> **Work to be completed**
Output each record below exactly as it stands, leaving out the pictures.

***** Data for this exercise

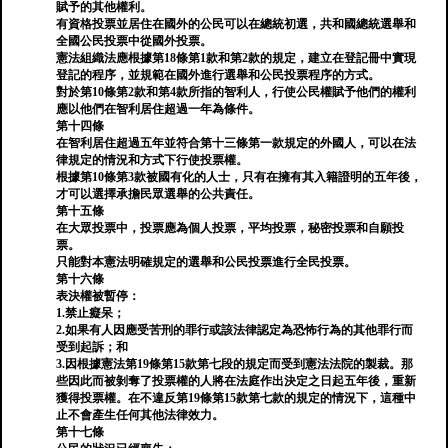
賦予的其他權利。
有資格投票並居住在國外的公民可以在總統初選，共和國總統選舉和
全國公民投票中從國外投票。
憲法組織法應根據第18條第1款和第2款的規定，建立在登記冊中實現
登記的程序，並規範在國外進行選舉和公民投票程序的方式。
對於第10條第2款和第4款所指的智利人，行使公民權賦予他們的權利
應以他們在智利居住超過一年為條件。
第十四條
在智利居住超過五年並符合第十三條第一款規定的外國人，可以在法
律規定的情況和方式下行使投票權。
根據第10條第3款被國有化的人士，只有在擁有其入籍證明的五年後，
才可以選擇承擔民眾選舉的公共責任。
第十五條
在大眾投票中，投票應為個人投票，平均投票，秘密投票和自願投
票。
只能對本憲法明確規定的選舉和公民投票進行全民投票。
第十六條
表決權被暫停：
1.禁止癡呆；
2.如果有人因應受苦刑的罪行或該法律認定為恐怖行為的其他罪行而
受到起訴；和
3.因根據憲法第19條第15款第七段的規定而受到憲法法院的製裁。那
些因此而被剝奪了投票權的人將在法庭作出決定之日起五年後，重新
獲得投票權。在不違反第19條第15款第七款的規定的情況下，這種中
止不會產生任何其他法律效力。
第十七條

**********

> **Exercise solution**
賦予的其他權利。
有資格投票並居住在國外的公民可以在總統初選，共和國總統選舉和
全國公民投票中從國外投票。
憲法組織法應根據第18條第1款和第2款的規定，建立在登記冊中實現
登記的程序，並規範在國外進行選舉和公民投票程序的方式。
對於第10條第2款和第4款所指的智利人，行使公民權賦予他們的權利
應以他們在智利居住超過一年為條件。
第十四條
在智利居住超過五年並符合第十三條第一款規定的外國人，可以在法
律規定的情況和方式下行使投票權。
根據第10條第3款被國有化的人士，只有在擁有其入籍證明的五年後，
才可以選擇承擔民眾選舉的公共責任。
第十五條
在大眾投票中，投票應為個人投票，平均投票，秘密投票和自願投
票。
只能對本憲法明確規定的選舉和公民投票進行全民投票。
第十六條
表決權被暫停：
1.禁止癡呆；
2.如果有人因應受苦刑的罪行或該法律認定為恐怖行為的其他罪行而
受到起訴；和
3.因根據憲法第19條第15款第七段的規定而受到憲法法院的製裁。那
些因此而被剝奪了投票權的人將在法庭作出決定之日起五年後，重新
獲得投票權。在不違反第19條第15款第七款的規定的情況下，這種中
止不會產生任何其他法律效力。
第十七條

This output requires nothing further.